Canadian Airways Congo Fleet
| Aircraft | In Service | Orders | Passengers | Notes |
|---|---|---|---|---|
| McDonnell Douglas MD-82 | 3 | — | 156 |  |
| McDonnell Douglas MD-83 | 1 | — | 158 |  |
| Total | 4 |  |  |  |

===Former fleet===
As of August 2025, Canadian Airways Congo operated 1 Boeing 737-300, 3 McDonnell Douglas MD-82 and 1 McDonnell Douglas MD-83.

The airline also previously operated the following aircraft:
- 1 Boeing 737-500

==Accidents and incidents==
- On Friday, January 25, 2008, a Boeing 727-247 that Canadian Airways Congo had leased from Teebah Airlines was damaged after an Antonov AN-12 ran into it as it was parked.
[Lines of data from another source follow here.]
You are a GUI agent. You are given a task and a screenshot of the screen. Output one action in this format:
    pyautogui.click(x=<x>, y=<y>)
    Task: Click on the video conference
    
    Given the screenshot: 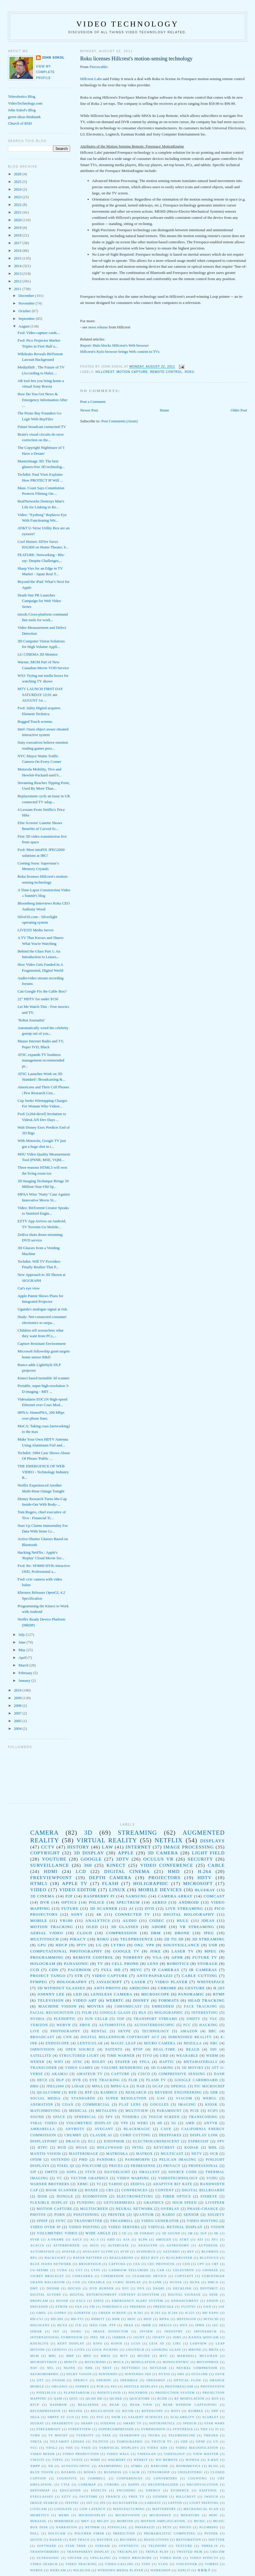 What is the action you would take?
    pyautogui.click(x=166, y=1865)
    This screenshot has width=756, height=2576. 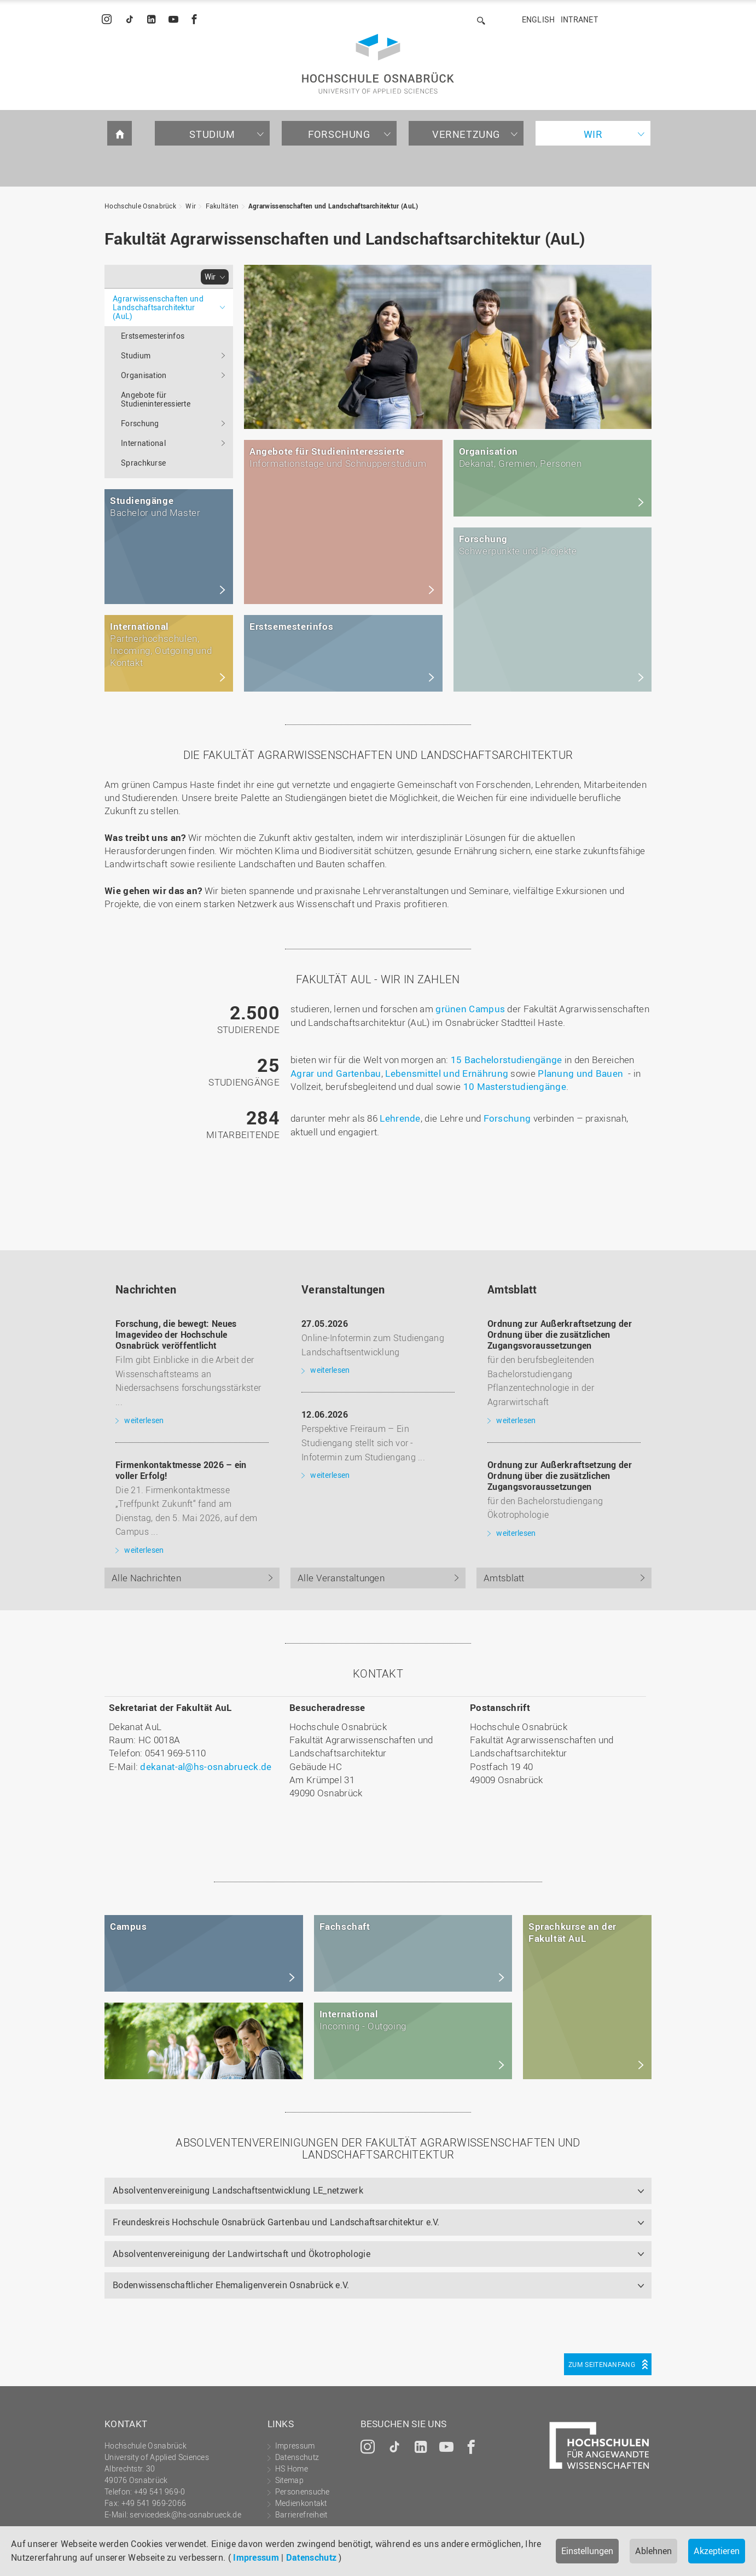 What do you see at coordinates (301, 2503) in the screenshot?
I see `Medienkontakt` at bounding box center [301, 2503].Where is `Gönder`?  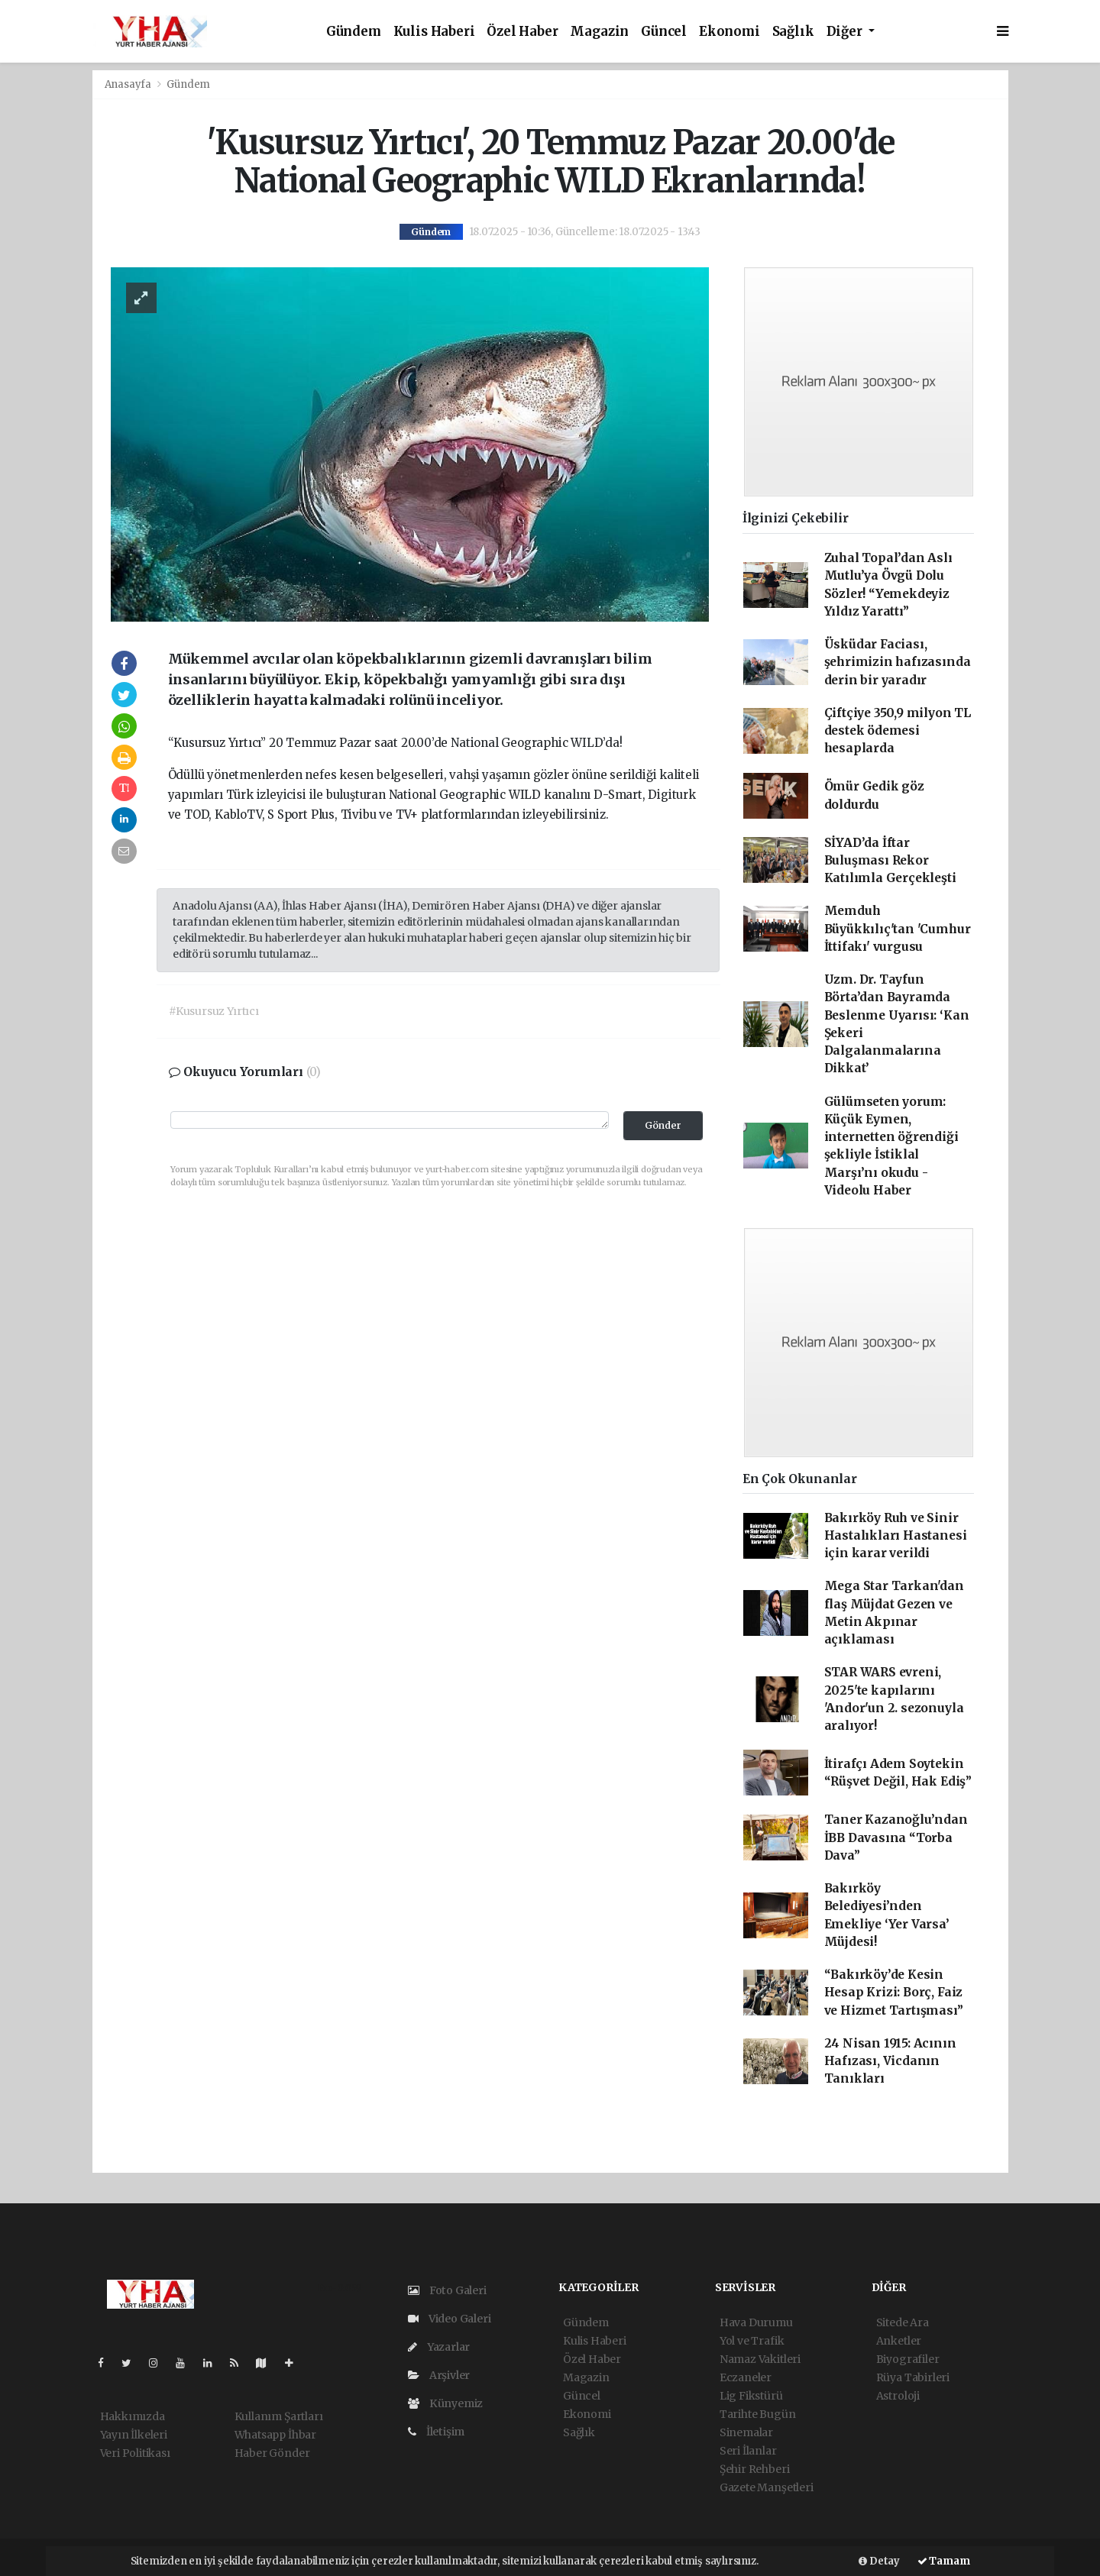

The 727 was written off after the accident, which happened at Pointe Noire Airport, Pointe Noire, Congo. There were no occupants inside the Boeing 727, and no fatalities on the Antonov airplane. The Boeing 727 was wearing basic Iraqi Airways livery with Canadian Airways Congo titles when the accident took place.